Parents of babies and young children tend to be incredibly busy people. If they are not working or pursuing their own interests, they are playing with their kids, running them to the doctor, making them food or are otherwise engaged in the act of parenting. It is of little wonder then that certain messages aimed at parents of babies and young children are not always properly received, because these individuals rarely have time to intently read every single notice and public service announcement that may affect them.
This communication challenge has made one child safety organization extremely concerned. Because while it is understandable that parents are very busy, the organization Kids in Danger has noticed that many are too busy to either check for or respond to critical safety recall notices affecting dangerous toys and other defective child and infant products.
According to a recent report compiled by Kids in Danger, only one out of every 10 child and infant products recalled from the market are returned or replaced. Some parents are not notified of these recalls, while others may stumble across some information about a recall but do not feel the need to act upon it with any sense of urgency.

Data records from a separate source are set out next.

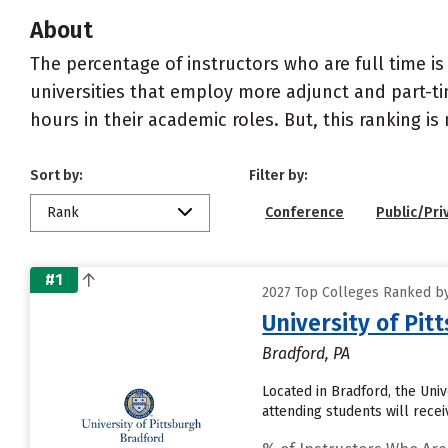
About
The percentage of instructors who are full time is
universities that employ more adjunct and part-tim
hours in their academic roles. But, this ranking is
Sort by:
Filter by:
Rank
Conference
Public/Pri
#1
2027 Top Colleges Ranked by
University of Pi
Bradford, PA
Located in Bradford, the Uni
attending students will recei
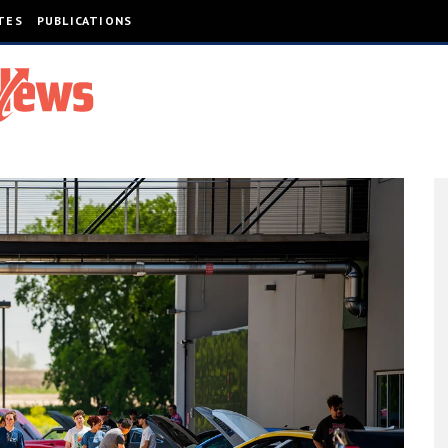
TES
PUBLICATIONS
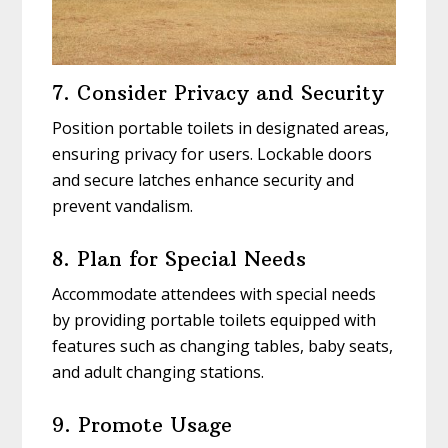
7. Consider Privacy and Security
Position portable toilets in designated areas,
ensuring privacy for users. Lockable doors
and secure latches enhance security and
prevent vandalism.
8. Plan for Special Needs
Accommodate attendees with special needs
by providing portable toilets equipped with
features such as changing tables, baby seats,
and adult changing stations.
9. Promote Usage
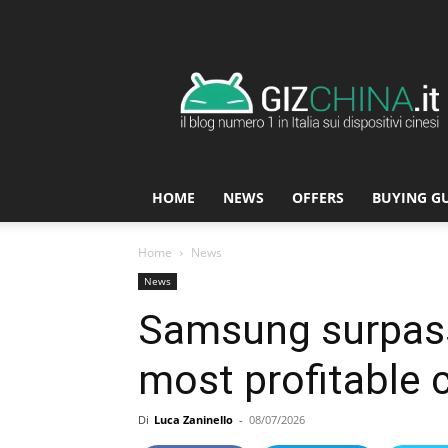
GizChina.it
HOME
NEWS
OFFERS
BUYING G
Home
News
News
Samsung surpasse
most profitable 
Di
Luca Zaninello
-
08/07/2026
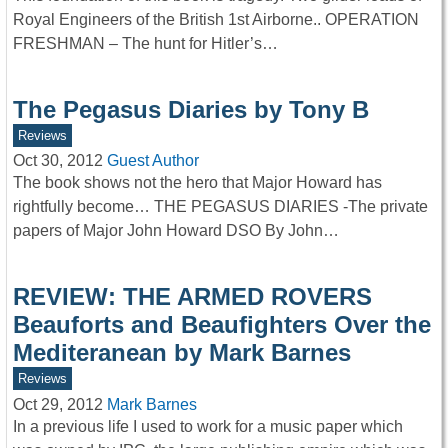
Royal Engineers of the British 1st Airborne.. OPERATION
FRESHMAN – The hunt for Hitler’s…
The Pegasus Diaries by Tony B
Reviews
Oct 30, 2012
Guest Author
The book shows not the hero that Major Howard has
rightfully become… THE PEGASUS DIARIES -The private
papers of Major John Howard DSO By John…
REVIEW: THE ARMED ROVERS
Beauforts and Beaufighters Over the
Mediteranean by Mark Barnes
Reviews
Oct 29, 2012
Mark Barnes
In a previous life I used to work for a music paper which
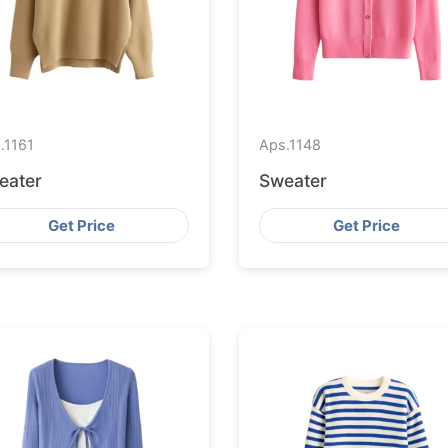
.
1161
Aps.
1148
eater
Sweater
Get Price
Get Price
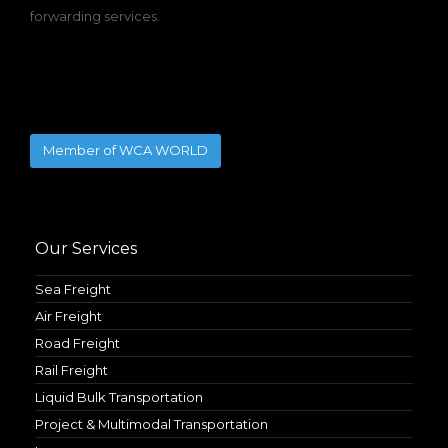
forwarding services.
Member of WCA WORLD
Our Services
Sea Freight
Air Freight
Road Freight
Rail Freight
Liquid Bulk Transportation
Project & Multimodal Transportation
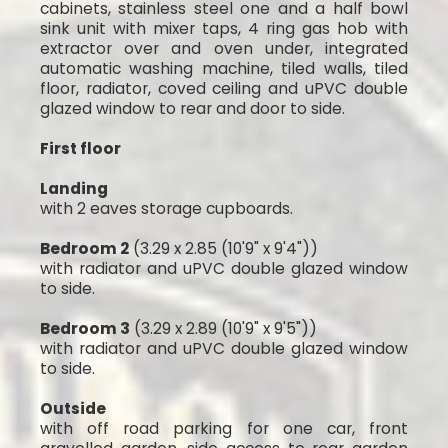
cabinets, stainless steel one and a half bowl
sink unit with mixer taps, 4 ring gas hob with
extractor over and oven under, integrated
automatic washing machine, tiled walls, tiled
floor, radiator, coved ceiling and uPVC double
glazed window to rear and door to side.
First floor
Landing
with 2 eaves storage cupboards.
Bedroom 2
(3.29 x 2.85 (10'9" x 9'4"))
with radiator and uPVC double glazed window
to side.
Bedroom 3
(3.29 x 2.89 (10'9" x 9'5"))
with radiator and uPVC double glazed window
to side.
Outside
with off road parking for one car, front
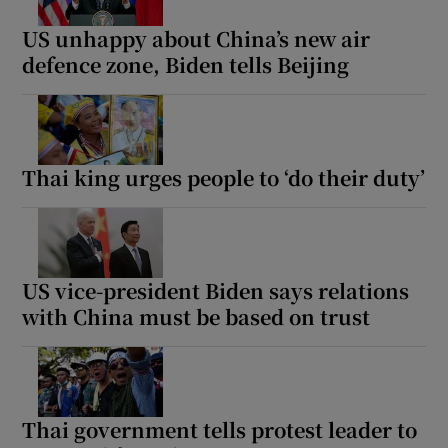
US unhappy about China’s new air
defence zone, Biden tells Beijing
Thai king urges people to ‘do their duty’
US vice-president Biden says relations
with China must be based on trust
Thai government tells protest leader to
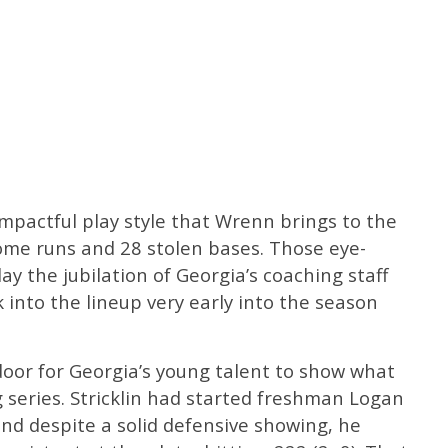
mpactful play style that Wrenn brings to the
home runs and 28 stolen bases. Those eye-
lay the jubilation of Georgia’s coaching staff
into the lineup very early into the season
or for Georgia’s young talent to show what
 series. Stricklin had started freshman Logan
nd despite a solid defensive showing, he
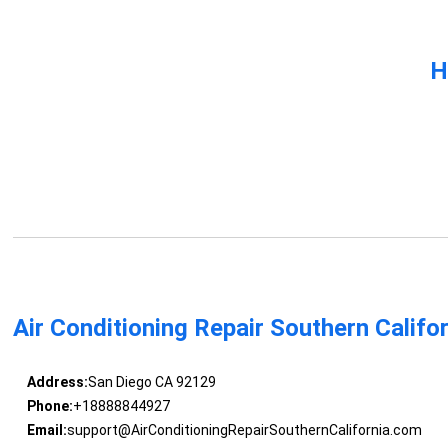
H
Air Conditioning Repair Southern Califo
Address:
San Diego CA 92129
Phone:
+18888844927
Email:
support@AirConditioningRepairSouthernCalifornia.com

The organization is urging manufacturers of recalled products to increasingly utilize social media as a means of notifying parents about recalls. Given that many parents connect with friends, family and organizations over social media, this push makes sense. In addition, it is important for parents to not only act on recalls that they are notified about but also to consistently search for the latest recalled products. Many products purchased second-hand are recalled and searching for recall updates is generally the only way that parents can reliably remain informed about these specific recall efforts.